TASK DESCRIPTION –
Return only the number of lines in the records below where the string "Амурская" shows up.

╭─ SOURCE RECORDS

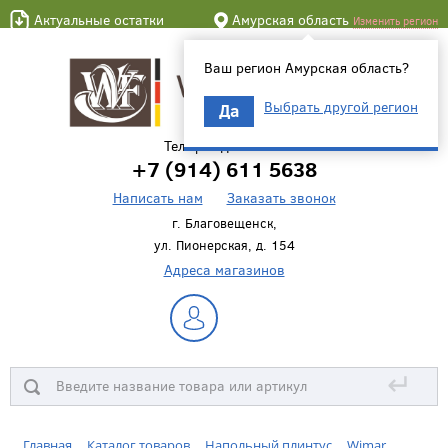
Актуальные остатки
Амурская область
Изменить регион
Ваш регион Амурская область?
Выбрать другой регион
Да
Телефон для связи
+7 (914) 611 5638
Написать нам
Заказать звонок
г. Благовещенск,
ул. Пионерская, д. 154
Адреса магазинов
↵
Главная
Каталог товаров
Напольный плинтус
Wimar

╰─

COMPLETED EXERCISE –
2